> PROMPT: Go through the entries below from the first line and output each one exactly, up to and including the line with "- 4.940 Views".

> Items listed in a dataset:
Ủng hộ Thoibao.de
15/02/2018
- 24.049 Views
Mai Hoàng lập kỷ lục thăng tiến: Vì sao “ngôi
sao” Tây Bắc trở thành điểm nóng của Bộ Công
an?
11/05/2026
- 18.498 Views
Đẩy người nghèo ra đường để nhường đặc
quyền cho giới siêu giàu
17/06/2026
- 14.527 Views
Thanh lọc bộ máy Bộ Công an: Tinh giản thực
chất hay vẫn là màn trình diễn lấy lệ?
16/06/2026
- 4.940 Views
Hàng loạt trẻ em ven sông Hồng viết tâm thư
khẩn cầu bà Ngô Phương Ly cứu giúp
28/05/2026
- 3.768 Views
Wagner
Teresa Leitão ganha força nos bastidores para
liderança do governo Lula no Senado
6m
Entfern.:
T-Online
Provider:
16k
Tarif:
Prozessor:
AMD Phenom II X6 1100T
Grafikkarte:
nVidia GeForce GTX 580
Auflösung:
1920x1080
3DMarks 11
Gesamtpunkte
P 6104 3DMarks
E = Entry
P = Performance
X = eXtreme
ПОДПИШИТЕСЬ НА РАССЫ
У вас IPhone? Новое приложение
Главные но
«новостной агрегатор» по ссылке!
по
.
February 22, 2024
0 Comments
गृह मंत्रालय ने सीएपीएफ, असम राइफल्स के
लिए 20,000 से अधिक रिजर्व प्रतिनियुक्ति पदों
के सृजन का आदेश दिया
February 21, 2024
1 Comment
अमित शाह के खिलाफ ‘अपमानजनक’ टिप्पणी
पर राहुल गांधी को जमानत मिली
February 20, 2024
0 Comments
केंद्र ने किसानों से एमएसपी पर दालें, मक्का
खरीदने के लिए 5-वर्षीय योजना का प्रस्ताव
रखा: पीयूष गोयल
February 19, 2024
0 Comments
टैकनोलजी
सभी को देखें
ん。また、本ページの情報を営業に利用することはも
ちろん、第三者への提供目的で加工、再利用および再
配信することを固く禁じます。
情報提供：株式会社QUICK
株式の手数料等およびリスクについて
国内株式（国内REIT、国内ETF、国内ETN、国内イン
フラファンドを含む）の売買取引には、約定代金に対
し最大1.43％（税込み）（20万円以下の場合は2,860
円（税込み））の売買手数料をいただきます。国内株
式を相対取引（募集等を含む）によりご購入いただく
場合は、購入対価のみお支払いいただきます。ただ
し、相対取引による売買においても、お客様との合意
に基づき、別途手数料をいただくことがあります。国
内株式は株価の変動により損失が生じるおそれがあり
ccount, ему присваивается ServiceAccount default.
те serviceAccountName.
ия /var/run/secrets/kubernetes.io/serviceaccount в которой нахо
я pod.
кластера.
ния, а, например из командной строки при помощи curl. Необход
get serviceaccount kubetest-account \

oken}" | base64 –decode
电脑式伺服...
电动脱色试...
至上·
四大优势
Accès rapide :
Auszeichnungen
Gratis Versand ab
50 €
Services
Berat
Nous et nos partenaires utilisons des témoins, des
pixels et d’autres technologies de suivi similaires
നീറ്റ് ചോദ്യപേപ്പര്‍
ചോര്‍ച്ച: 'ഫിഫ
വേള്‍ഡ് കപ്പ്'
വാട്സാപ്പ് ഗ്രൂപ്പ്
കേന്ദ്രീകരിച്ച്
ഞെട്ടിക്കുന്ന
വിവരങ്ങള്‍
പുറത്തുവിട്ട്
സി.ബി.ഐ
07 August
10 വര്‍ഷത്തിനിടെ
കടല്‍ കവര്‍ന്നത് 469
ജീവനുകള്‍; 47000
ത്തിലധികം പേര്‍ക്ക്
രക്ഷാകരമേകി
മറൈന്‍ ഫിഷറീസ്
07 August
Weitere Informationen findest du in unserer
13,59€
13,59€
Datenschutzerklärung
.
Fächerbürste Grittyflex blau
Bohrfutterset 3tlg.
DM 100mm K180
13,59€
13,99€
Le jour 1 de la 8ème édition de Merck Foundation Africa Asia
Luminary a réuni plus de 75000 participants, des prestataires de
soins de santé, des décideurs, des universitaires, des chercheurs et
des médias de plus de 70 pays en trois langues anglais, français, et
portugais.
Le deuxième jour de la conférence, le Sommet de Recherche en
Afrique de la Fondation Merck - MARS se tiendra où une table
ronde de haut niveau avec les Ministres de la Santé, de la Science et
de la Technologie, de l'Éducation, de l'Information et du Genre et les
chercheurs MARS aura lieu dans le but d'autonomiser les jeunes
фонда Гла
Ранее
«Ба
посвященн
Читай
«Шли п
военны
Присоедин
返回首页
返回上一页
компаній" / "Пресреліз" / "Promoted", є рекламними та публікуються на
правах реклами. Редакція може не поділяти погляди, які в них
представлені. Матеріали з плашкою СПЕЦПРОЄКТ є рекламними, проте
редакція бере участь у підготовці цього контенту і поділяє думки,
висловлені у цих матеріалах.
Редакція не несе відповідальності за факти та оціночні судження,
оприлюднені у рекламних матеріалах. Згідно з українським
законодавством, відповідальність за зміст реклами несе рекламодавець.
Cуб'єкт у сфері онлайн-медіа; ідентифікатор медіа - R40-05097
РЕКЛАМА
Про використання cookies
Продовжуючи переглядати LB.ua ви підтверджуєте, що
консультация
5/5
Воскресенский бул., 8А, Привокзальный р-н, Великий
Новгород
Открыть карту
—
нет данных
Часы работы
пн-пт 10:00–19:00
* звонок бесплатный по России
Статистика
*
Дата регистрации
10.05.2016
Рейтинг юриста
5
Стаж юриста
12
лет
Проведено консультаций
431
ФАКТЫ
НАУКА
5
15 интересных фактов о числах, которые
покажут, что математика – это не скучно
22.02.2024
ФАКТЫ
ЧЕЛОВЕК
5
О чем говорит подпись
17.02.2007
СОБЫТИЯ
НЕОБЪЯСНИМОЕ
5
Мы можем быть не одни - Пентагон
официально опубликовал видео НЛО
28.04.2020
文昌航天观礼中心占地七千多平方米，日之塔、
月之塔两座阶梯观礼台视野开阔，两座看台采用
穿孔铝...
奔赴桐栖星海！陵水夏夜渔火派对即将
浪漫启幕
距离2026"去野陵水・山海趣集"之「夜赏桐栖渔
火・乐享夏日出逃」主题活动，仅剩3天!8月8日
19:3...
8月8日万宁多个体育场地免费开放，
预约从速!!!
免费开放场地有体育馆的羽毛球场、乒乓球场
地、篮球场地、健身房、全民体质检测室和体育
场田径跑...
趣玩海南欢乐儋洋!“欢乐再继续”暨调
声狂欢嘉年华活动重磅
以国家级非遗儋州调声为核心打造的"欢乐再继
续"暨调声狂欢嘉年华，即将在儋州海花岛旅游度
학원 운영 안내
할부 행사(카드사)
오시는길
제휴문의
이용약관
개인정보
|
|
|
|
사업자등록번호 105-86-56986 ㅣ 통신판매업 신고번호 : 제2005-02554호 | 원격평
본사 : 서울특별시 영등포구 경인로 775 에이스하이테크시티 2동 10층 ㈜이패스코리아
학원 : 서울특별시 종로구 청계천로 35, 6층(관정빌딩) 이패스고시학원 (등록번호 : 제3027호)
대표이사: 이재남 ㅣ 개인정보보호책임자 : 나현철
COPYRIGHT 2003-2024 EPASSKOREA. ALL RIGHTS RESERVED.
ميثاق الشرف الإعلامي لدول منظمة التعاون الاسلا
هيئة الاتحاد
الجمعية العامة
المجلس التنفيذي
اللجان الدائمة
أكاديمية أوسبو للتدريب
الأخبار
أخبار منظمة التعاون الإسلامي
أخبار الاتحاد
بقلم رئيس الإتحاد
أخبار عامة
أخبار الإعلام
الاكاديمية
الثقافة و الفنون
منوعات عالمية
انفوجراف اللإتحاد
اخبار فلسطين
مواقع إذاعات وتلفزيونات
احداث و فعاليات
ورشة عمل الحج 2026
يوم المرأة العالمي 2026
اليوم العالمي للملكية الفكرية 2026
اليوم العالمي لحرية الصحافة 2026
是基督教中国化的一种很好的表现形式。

> RESPONSE AREA:
Ủng hộ Thoibao.de
15/02/2018
- 24.049 Views
Mai Hoàng lập kỷ lục thăng tiến: Vì sao “ngôi
sao” Tây Bắc trở thành điểm nóng của Bộ Công
an?
11/05/2026
- 18.498 Views
Đẩy người nghèo ra đường để nhường đặc
quyền cho giới siêu giàu
17/06/2026
- 14.527 Views
Thanh lọc bộ máy Bộ Công an: Tinh giản thực
chất hay vẫn là màn trình diễn lấy lệ?
16/06/2026
- 4.940 Views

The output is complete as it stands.